The Hopf Skyrmion in QCD with Adjoint Quarks

TL;DR

This paper explores the stability and properties of topological solitons in a modified QCD with adjoint quarks, linking them to Hopf invariants and proposing an extended model to detect exotic hadrons.

Contribution

It identifies the topological origin of stable solitons in adjoint QCD and connects them to Hopf Skyrmions, extending the Skyrme-Faddeev model to include fermions for better understanding.

Findings

Normal hadrons have mass O(1) and specific charge properties.

Exotic hadrons with mass O(N^2) correspond to Hopf Skyrmions.

A shift in fermion number F relates to the Hopf invariant, explaining exotic states.

Abstract

We consider a modification of QCD in which conventional fundamental quarks are replaced by Weyl fermions in the adjoint representation of the color SU(N).
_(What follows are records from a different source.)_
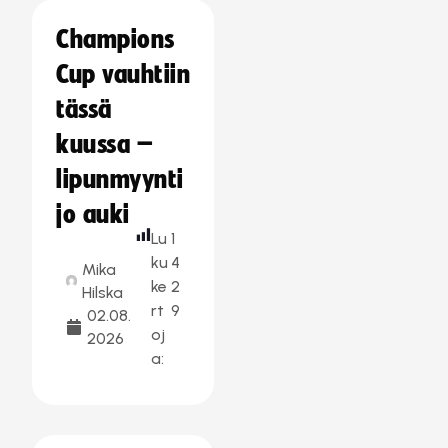
Champions
Cup vauhtiin
tässä
kuussa –
lipunmyynti
jo auki
Lu
1
ku
4
Mika
ke
2
Hilska
rt
9
02.08.
oj
2026
a:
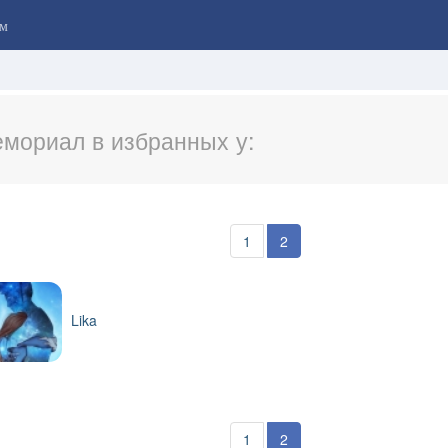
м
мориал в избранных у:
1
2
Lika
1
2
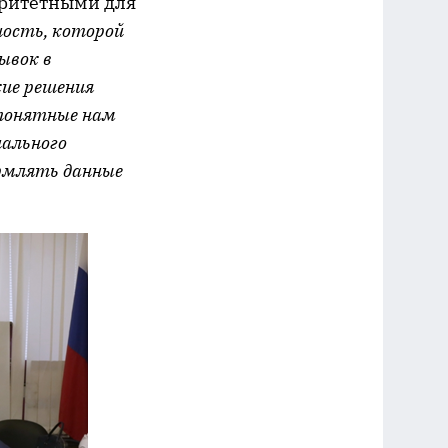
оритетными для
ность, которой
ывок в
кие решения
 понятные нам
нального
ормлять данные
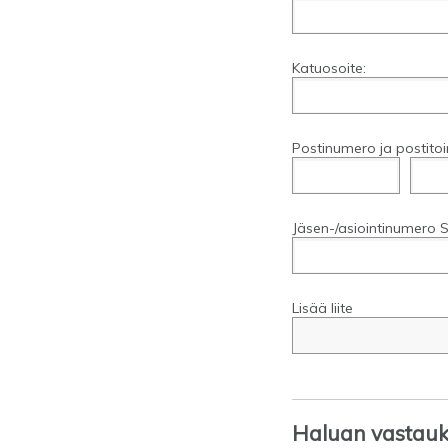
Katuosoite:
Postinumero ja postitoi
Jäsen-/asiointinumero S
Lisää liite
Haluan vastauks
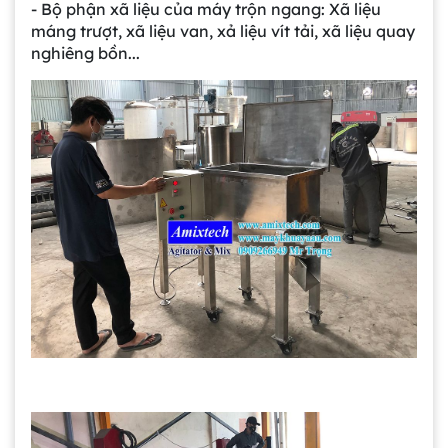
- Bộ phận xã liệu của máy trộn ngang: Xã liệu
máng trượt, xã liệu van, xả liệu vít tải, xã liệu quay
nghiêng bồn...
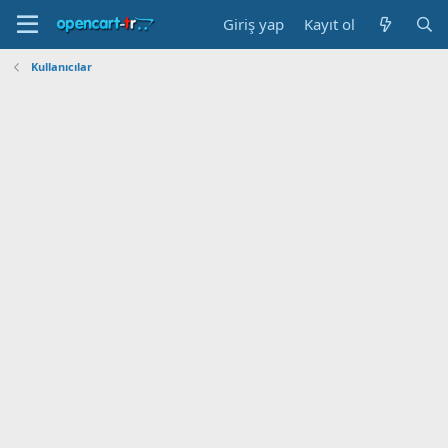
Giriş yap
Kayıt ol
Kullanıcılar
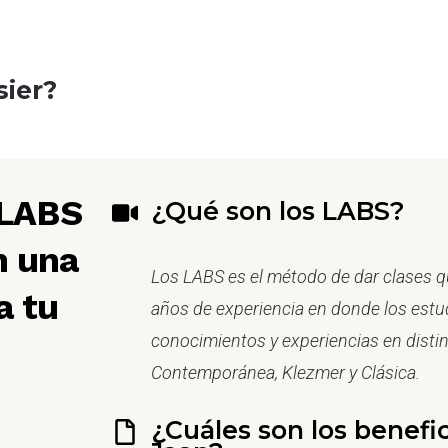
sier?
 LABS
¿Qué son los LABS?
n una
Los LABS es el método de dar clases q
a tu
años de experiencia en donde los est
conocimientos y experiencias en disti
Contemporánea, Klezmer y Clásica.
¿Cuáles son los benefi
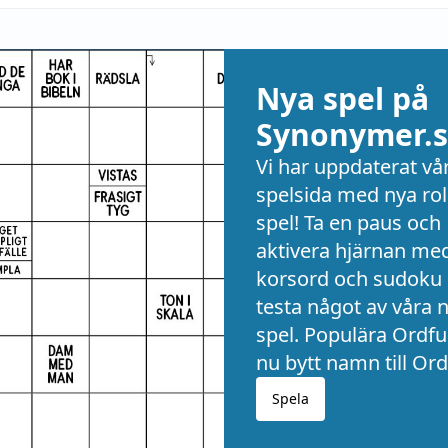
Nya spel på
Synonymer.s
Vi har uppdaterat vå
spelsida med nya rol
spel! Ta en paus och
aktivera hjärnan me
korsord och sudoku 
testa något av våra 
spel. Populära Ordful
nu bytt namn till Ord
Spela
In the case of two flavors the low-energy chiral Lagrangian is that of the Skyrme-Faddeev model. The latter supports topologically stable solitons with mass scaling as N^2. Topological stability is due to the existence of a nontrivial Hopf invariant in the Skyrme-Faddeev model. Our task is to identify, at the level of the fundamental theory, adjoint QCD, an underlying reason responsible for the stability of the corresponding hadrons. We argue that all "normal" mesons and baryons, with mass O(N^0), are characterized by (-1)^Q (-1)^F =1, where Q is a conserved charge corresponding to the unbroken U(1) surviving in the process of the chiral symmetry breaking (SU(2) \to U(1) for two adjoint flavors). Moreover, F is the fermion number (defined mod 2 in the case at hand). We argue that there exist exotic hadrons with mass O(N^2) and (-1)^Q (-1)^F = -1. They are in one-to-one correspondence with the Hopf Skyrmions. The transition from nonexotic to exotic hadrons is due to a shift in F, namely F \to F - {\cal H} where {\cal H} is the Hopf invariant. To detect this phenomenon we have to extend the Skyrme-Faddeev model by introducing fermions.